BBC: low wages and able young workers
The BBC reported admiringly that Vietnam’s government has been working to attract higher value industries to Vietnam, and illustrated it with clips shot at the Que Vo industrial zone, 90 minutes east of Hanoi in Bac Ninh province. The IZ has wide avenues and modern, purpose-built offices, exclaimed BBC. The deputy director of Que Vo, Nguyen Thu Huong is enthusiastic: "We have 50 foreign companies here, mostly from hi-tech industries, firms from Korea, Taiwan, the United States and Japan," she says.
“In 2008, Canon chose Que Vo as the home of its new laser printer plant. It is the biggest such facility in the world. And Canon is building a second plant at Que Vo’s neighbouring sister complex. Right next door to Canon is another big international name, Foxconn. The Taiwanese contract electronics manufacturer made history last month when it announced it would, effectively, double wages at its main plant in Shenzhen in China following a spate of suicides,” BBC told its worldwide audience.
“Vietnam raised minimum wages at foreign enterprises by up to 28% this year,” the BBC gushes. “It was the first rise in six years, yet it only raised wages to the level seen in neighbouring Cambodia. Average wages - or seen from a company’s point of view, labour costs, are still lower than in neighboring Thailand and China. Vietnamese factory workers earn just two thirds of what their comrades in China bring home. Companies such as Foxconn, which assembles gadgets and phones for companies such as Apple and Sony, already operate on razor-thin profit margins. They rely on huge workforces turning over huge volumes of goods very quickly to make their money.”
Cut to a clip of Toh Poh-Heng, the general manager of another Taiwanese firm, Lovely Creations. Toh’s “cuddly toys end up on the shelves of cut-price retailers such as Walmart and Family Dollar,” reports the Beeb. “Wages in China’s coastal manufacturing areas, such as Ningpo, where his main factory is based, have risen between 15 and 20% this year. Toh says his profit margins have been halved in just five years. Many of his competitors have already gone bust. ‘The final choice we may have to take is to move production to a lower cost area like Indonesia or Vietnam,’ the Taiwanese businessman says.”
According to the BBC, low wages are not the only attraction. When Jeffrey Joerres, chairman and chief executive of Manpower, made his first trip to Ho Chi Minh City this month, he found that half the country’s population is under the age of 30. Hence companies investing in Vietnam can think long-term. The world’s second biggest employment agency is really excited about Vietnam.
"If I’m here five years from now, 10 years from now, I can really work with these 30-year-olds and 20-year-olds. They’ll have open minds to the way we do business in western companies and also eastern companies," Joerres told the Beeb.
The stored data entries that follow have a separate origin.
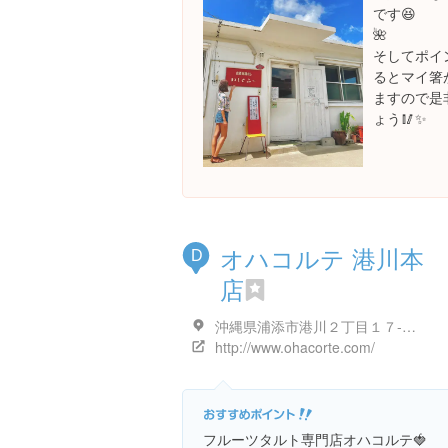
です😆
🌺
そしてポイ
るとマイ箸
ますので是
ょう🥢✨
オハコルテ 港川本
D
店
沖縄県浦添市港川２丁目１７-１ 18
http://www.ohacorte.com/
フルーツタルト専門店オハコルテ🍓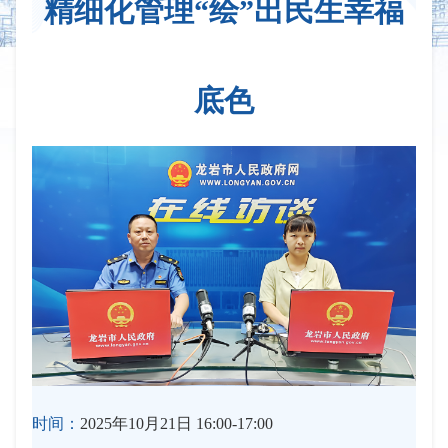
精细化管理“绘”出民生幸福
底色
时间：
2025年10月21日 16:00-17:00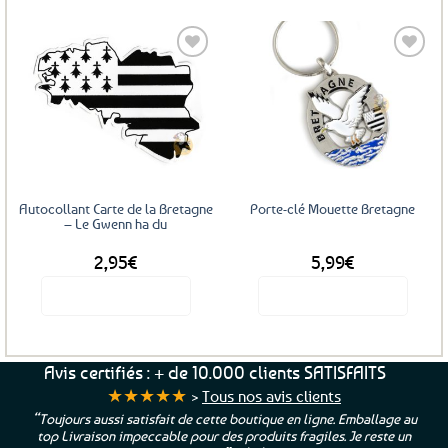
Ajouter
Ajouter
aux
aux
favoris
favoris
Autocollant Carte de la Bretagne
Porte-clé Mouette Bretagne
– Le Gwenn ha du
2,95
€
5,99
€
Voir le produit
Voir le produit
Avis certifiés : + de 10.000 clients SATISFAITS
★★★★★
>
Tous nos avis clients
“Toujours aussi satisfait de cette boutique en ligne. Emballage au
top Livraison impeccable pour des produits fragiles. Je reste un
Summing up, the BBC comments that productivity in Vietnam remains lower than in China and even fell during last year’s worldwide slump. Many of Vietnam’s industries rely on relatively small teams of skilled manual labour – people who hand-finish furniture and garments, for instance. Big, efficient, modern plants such as those in Que Vo IZ are still in the minority.
A bigger disincentive, says BBC, is Vietnam’s infrastructure. In Hanoi, cobwebs of power cables hang low from telegraph poles up and down the street. Roads are rocky and uneven. Many ports are still small and unmechanised.
For such reasons, Acer chief executive Gianfranco Lanci says he would not consider moving his factories from China to Vietnam. "There is no substitute for China’s supply chain," he says. "Other countries, such as Vietnam, are quite a way behind."